Multi-Layer Cache Stack

Caching is not only "Redis in front of Postgres." Production systems stack layers — each with different TTL, invalidation cost, and hit ratio:

Client / browser cache: HTTP Cache-Control headers for static assets and idempotent GET responses — zero server load on repeat visits.
CDN edge: Geo-distributed cache for images, video segments, and public API GETs with short TTL — see CDN & Edge Delivery.
In-process (local) cache: Caffeine/Guava map inside each app pod — microsecond reads for config and hot keys; invalidated via pub/sub on change.
Distributed cache (Redis/Memcached): Shared across pods; survives pod restarts; handles hot keys with replication or key splitting.
Database buffer pool: OS/page cache and InnoDB buffer — last line before disk; not a substitute for application-level design.
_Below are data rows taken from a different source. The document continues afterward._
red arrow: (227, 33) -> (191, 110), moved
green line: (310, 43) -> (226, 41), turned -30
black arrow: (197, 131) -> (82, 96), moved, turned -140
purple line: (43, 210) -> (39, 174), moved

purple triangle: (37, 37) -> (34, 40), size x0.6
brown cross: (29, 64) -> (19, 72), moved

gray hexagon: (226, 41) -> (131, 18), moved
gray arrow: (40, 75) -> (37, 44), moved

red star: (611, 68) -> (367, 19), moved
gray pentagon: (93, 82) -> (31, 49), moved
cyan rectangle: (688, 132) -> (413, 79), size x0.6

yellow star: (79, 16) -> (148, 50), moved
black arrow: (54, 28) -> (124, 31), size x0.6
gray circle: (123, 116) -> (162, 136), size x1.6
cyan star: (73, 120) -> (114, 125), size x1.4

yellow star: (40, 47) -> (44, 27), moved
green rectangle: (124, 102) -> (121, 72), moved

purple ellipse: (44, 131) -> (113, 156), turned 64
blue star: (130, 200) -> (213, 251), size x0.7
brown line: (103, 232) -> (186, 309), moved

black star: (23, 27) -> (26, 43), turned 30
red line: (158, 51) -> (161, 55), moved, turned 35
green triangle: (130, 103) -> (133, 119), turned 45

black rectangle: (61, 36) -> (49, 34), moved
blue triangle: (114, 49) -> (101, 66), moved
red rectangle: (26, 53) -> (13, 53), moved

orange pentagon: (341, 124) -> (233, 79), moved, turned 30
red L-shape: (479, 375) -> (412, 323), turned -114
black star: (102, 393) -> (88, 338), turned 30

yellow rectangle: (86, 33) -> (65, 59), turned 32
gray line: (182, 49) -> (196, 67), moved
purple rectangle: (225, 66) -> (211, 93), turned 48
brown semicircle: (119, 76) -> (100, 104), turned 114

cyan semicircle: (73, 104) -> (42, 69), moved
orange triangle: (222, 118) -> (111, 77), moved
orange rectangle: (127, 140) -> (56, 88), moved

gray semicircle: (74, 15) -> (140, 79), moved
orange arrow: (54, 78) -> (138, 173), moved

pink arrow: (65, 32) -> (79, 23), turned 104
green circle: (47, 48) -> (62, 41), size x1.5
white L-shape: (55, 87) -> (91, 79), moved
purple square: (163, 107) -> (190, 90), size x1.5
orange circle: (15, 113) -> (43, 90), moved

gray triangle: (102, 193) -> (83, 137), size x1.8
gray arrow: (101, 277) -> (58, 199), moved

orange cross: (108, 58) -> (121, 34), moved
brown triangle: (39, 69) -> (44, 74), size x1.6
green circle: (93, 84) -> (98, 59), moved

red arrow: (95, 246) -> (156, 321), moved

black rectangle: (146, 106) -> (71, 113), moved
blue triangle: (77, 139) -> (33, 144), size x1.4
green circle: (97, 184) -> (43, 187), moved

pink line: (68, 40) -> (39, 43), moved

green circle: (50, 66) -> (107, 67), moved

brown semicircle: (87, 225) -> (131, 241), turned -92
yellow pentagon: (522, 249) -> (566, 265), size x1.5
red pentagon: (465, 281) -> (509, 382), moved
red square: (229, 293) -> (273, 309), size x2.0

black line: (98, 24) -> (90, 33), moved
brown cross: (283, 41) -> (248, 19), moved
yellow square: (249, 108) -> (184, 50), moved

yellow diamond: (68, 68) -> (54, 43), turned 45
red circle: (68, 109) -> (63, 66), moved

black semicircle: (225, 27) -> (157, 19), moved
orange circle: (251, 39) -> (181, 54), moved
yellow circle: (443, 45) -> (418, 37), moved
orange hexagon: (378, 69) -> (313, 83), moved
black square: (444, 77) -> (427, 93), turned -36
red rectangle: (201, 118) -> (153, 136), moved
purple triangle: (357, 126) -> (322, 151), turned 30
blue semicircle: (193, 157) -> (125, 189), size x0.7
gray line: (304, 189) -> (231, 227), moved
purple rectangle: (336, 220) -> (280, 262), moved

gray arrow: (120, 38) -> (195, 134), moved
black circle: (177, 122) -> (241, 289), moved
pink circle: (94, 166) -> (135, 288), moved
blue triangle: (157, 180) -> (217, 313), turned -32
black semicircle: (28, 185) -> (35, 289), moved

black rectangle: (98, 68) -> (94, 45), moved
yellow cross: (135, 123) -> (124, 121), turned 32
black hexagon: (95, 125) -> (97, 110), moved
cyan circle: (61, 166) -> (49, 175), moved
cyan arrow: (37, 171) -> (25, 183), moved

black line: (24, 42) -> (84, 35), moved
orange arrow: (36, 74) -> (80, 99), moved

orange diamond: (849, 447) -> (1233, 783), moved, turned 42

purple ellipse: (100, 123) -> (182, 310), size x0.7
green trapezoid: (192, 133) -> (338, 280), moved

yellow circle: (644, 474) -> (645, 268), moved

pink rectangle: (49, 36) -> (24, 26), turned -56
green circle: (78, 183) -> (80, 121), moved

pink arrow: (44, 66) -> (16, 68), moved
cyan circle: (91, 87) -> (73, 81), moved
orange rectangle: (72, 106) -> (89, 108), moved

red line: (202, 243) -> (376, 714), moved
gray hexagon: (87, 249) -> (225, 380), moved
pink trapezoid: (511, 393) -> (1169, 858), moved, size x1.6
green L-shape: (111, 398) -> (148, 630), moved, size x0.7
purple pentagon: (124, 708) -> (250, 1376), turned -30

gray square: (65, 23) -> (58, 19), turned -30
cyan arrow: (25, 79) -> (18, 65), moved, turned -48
Interview signal: walk the read path top-down — "CDN miss → Redis miss → read replica → primary" — and state where each layer adds value vs complexity.

Hot Key Mitigation

A viral post or celebrity profile concentrates reads on one cache key. A single Redis node serving that key becomes a bottleneck. Mitigations: replicate the hot key across Redis nodes with random read selection, local in-process caching on app servers for ultra-hot keys, or pre-warm CDN/edge caches before traffic spikes.